彼が生きていたらどうなっていただろうと考える。

今思えば、小学生の時 学校に行く楽しみは彼に会えることだった。

彼がいたら、中学校生活はどうだったろうか。

彼がいたら、意味もなく離れた高校など行っただろうか。

彼がいたら、別の人を好きになることはなかったと思う。

なにがあったら彼がいるのに、別の人を好きになることがあっただろうか。

ふられても、意地の悪いことを言われても、きっと好きなままだったと思う。

彼にほかの彼女が出来ても、きっと好きなままだったと思う。

それほど、理想のヒーローでかけがえのない人で、こころから大好きで夢中になれた、幼い恋心を持続させられた人だった。

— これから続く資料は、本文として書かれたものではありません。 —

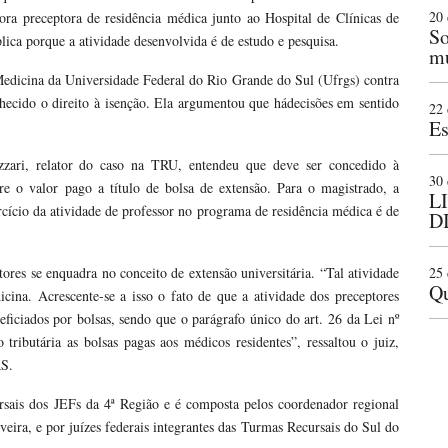
20 
sora preceptora de residência médica junto ao Hospital de Clínicas de
So
ica porque a atividade desenvolvida é de estudo e pesquisa.
mu
 Medicina da Universidade Federal do Rio Grande do Sul (Ufrgs) contra
ecido o direito à isenção. Ela argumentou que hádecisões em sentido
22 
Es
Lazzari, relator do caso na TRU, entendeu que deve ser concedido à
30 
re o valor pago a título de bolsa de extensão. Para o magistrado, a
L
ercício da atividade de professor no programa de residência médica é de
D
ores se enquadra no conceito de extensão universitária. “Tal atividade
25 
Qu
icina. Acrescente-se a isso o fato de que a atividade dos preceptores
eficiados por bolsas, sendo que o parágrafo único do art. 26 da Lei nº
tributária as bolsas pagas aos médicos residentes”, ressaltou o juiz,
RS.
ursais dos JEFs da 4ª Região e é composta pelos coordenador regional
veira, e por juízes federais integrantes das Turmas Recursais do Sul do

死んだからそう思うのだろうか。死んだからかけがえないのだろうか。

そんなことも思うが、たぶん違う。ずっと好きだったと思う。

 

今、私は結婚した。

もし夫が浮気したら、私は奴を許さない。

 

もしもその相手が彼だったら。

絶対激怒するし、信用もできなくなるだろう。

そんな失望でさえ、彼とならしてみたいとさえ思う。

 

もし夫がいま死んだら、きっと後を追うと思う。

人が死んで残される人がどれだけ哀しむか、ずっとずっと実感してきたことだから

自殺する人間を私は許さないけれど、

もう親の哀しむ顔を想像してもぼんやりとしてしまうほど、離れすぎてしまった。

家族も、友達も、家も、仕事も、なにもかも所縁が薄いところにきてしまったから、後を追うのにさほど抵抗はないだろうな。

子供がいたら考えは変わるんだろうけれど。

 

 

結婚式が近づいてきた。

私は夫とほんとうの夫婦になる。

人生でかけがえのない相手になって、一緒にこの後の人生を、死ぬまで歩んでいく。